____ Entries shown

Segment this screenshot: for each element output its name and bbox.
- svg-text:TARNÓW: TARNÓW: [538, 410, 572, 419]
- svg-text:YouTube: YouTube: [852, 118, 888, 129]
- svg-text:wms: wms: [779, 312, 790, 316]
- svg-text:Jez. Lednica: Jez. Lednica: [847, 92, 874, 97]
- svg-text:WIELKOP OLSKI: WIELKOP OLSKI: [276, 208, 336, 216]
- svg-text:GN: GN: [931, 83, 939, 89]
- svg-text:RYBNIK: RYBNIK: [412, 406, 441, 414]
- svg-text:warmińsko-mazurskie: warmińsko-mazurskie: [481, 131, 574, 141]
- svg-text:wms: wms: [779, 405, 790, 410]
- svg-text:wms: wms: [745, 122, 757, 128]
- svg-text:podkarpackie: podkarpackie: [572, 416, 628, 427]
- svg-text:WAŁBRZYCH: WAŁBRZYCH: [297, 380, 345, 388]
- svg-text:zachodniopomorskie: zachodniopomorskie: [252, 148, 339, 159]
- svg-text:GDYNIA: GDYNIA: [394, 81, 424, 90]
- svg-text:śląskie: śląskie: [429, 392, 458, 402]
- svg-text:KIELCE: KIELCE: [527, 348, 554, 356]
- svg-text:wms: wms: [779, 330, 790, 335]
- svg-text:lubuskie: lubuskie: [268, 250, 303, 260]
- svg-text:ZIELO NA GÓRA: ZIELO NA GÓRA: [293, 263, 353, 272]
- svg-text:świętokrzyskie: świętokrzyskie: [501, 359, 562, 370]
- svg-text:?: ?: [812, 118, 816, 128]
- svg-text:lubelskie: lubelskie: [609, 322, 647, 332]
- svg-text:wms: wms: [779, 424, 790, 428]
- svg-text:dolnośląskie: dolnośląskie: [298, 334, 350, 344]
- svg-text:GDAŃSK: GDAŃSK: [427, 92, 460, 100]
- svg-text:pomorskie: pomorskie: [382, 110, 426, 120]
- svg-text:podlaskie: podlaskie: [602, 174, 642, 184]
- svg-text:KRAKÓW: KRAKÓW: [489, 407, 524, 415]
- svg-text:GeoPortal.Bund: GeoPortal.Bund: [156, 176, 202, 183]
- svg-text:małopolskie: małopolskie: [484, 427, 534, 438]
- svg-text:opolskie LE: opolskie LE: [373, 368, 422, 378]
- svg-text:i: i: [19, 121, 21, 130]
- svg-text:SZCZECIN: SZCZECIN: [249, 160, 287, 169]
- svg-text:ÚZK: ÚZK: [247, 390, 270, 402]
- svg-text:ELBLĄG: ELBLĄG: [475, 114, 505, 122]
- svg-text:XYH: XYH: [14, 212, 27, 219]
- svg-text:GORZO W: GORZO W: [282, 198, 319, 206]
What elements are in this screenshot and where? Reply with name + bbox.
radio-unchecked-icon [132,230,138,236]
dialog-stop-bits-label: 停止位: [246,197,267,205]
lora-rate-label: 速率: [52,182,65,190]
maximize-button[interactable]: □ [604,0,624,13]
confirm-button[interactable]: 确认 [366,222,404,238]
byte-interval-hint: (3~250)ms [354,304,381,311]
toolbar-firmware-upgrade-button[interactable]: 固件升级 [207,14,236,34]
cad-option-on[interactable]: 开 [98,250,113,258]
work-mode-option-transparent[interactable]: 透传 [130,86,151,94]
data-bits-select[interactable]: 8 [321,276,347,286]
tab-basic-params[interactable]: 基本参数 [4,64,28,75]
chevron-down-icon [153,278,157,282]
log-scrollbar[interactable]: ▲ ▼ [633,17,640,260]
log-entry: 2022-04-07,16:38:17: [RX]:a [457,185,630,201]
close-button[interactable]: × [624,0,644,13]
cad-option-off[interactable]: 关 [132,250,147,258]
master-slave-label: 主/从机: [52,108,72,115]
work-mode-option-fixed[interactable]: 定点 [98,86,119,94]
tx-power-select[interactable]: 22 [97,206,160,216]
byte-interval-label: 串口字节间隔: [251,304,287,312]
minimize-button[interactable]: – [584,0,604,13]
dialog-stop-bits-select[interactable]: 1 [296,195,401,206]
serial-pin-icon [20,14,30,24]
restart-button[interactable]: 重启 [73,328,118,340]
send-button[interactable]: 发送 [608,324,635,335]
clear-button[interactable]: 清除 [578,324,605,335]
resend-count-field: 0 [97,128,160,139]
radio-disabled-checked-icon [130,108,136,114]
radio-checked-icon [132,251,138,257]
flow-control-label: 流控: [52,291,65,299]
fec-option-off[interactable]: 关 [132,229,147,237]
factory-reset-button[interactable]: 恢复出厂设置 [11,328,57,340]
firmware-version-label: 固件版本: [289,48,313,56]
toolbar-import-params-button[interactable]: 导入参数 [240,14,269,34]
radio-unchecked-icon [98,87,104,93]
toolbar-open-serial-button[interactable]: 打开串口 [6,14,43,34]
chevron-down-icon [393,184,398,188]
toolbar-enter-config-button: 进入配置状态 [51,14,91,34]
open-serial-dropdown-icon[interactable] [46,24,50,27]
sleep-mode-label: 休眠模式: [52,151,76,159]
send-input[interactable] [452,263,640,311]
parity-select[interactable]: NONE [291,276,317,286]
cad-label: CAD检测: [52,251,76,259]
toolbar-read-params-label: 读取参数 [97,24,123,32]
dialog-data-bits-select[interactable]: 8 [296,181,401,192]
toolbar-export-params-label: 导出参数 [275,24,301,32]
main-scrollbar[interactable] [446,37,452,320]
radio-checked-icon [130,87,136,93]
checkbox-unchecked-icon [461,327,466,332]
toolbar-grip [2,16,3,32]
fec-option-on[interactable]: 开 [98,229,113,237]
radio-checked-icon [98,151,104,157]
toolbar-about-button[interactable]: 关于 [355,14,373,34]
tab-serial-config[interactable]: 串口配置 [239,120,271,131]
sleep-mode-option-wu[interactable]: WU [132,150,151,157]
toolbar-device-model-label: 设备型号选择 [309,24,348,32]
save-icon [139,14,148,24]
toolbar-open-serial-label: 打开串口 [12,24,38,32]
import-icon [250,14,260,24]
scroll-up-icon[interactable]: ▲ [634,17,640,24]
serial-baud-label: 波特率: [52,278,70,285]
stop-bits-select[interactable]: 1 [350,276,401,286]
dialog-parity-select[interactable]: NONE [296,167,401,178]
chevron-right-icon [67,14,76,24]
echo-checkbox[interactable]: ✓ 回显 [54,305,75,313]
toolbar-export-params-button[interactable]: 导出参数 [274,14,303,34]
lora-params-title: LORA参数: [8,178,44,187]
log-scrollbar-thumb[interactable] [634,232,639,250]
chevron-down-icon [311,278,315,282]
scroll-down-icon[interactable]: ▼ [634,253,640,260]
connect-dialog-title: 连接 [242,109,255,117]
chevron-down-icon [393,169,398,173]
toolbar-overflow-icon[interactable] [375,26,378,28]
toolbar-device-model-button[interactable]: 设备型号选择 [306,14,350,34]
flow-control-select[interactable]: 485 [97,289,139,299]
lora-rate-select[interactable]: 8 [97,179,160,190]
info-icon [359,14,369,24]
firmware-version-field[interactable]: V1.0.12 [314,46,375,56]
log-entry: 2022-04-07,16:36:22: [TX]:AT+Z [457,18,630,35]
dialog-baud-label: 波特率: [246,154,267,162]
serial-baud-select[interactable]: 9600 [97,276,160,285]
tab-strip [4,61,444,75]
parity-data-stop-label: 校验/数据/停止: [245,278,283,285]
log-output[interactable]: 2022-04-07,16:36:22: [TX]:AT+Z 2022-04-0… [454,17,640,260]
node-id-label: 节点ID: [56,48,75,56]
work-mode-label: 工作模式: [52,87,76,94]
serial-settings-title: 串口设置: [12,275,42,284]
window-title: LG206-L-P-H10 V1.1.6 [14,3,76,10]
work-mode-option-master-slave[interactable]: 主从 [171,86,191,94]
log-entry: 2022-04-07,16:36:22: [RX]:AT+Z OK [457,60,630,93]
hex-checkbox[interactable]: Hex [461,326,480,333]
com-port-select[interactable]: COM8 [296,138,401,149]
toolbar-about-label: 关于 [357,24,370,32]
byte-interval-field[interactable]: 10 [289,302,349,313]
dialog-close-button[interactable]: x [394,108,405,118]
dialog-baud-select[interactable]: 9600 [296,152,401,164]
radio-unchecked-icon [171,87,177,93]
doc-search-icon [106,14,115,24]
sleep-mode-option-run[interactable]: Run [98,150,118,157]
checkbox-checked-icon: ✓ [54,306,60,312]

________

The problem
Count the lines of the entries above in which the string "control" appears. Supply the number only.

Exercise solution
2